WORK TASK: The response must contain each line of the material that holds "Rojhilatê".

INFORMATION SUPPLIED:
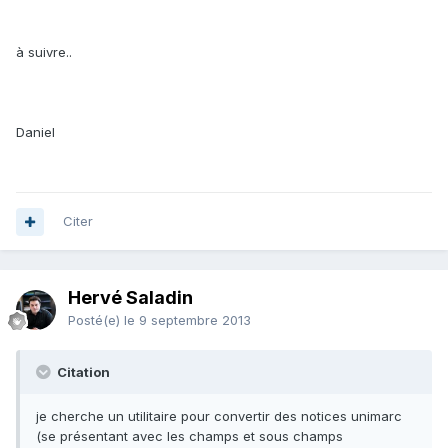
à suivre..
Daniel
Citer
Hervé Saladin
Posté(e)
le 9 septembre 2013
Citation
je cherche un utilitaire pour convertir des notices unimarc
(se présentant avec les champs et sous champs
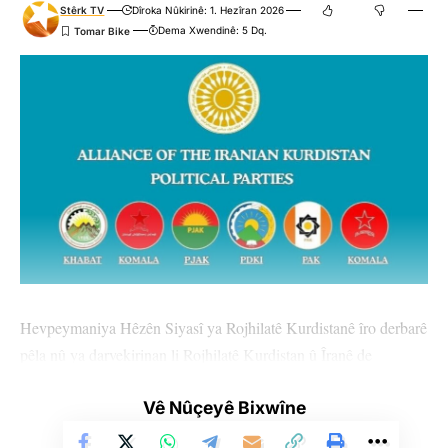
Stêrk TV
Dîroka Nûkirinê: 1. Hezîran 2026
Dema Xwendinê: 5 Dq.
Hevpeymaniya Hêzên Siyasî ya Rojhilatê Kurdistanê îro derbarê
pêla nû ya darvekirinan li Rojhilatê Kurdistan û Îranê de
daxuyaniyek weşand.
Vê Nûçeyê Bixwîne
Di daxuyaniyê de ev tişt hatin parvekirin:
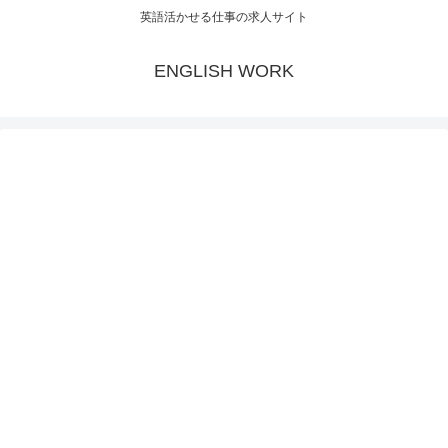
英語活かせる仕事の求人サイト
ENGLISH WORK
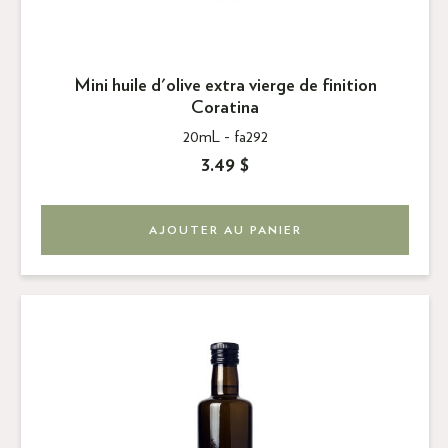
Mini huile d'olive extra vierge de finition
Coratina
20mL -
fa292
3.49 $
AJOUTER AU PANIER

---

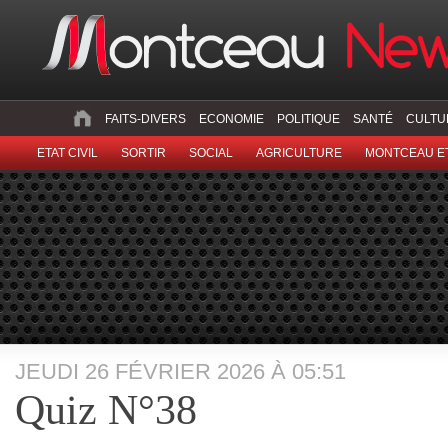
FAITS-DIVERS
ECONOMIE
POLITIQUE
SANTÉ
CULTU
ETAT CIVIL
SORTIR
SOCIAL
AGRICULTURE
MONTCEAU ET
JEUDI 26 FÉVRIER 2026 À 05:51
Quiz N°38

==

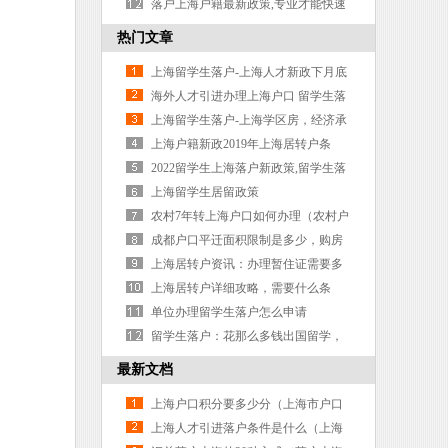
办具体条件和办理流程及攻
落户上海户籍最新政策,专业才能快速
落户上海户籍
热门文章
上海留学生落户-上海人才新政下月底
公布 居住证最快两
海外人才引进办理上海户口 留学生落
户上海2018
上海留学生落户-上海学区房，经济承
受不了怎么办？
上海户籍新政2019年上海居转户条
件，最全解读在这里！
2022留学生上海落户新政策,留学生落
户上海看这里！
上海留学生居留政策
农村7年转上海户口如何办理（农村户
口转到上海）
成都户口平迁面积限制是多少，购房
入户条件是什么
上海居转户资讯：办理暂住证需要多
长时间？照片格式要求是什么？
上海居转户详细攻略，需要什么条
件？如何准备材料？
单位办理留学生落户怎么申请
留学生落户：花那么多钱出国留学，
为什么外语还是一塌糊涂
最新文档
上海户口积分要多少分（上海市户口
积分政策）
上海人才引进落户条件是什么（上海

RESPONSE TO THE EXERCISE:
Hevpeymaniya Hêzên Siyasî ya Rojhilatê Kurdistanê îro derbarê
pêla nû ya darvekirinan li Rojhilatê Kurdistan û Îranê de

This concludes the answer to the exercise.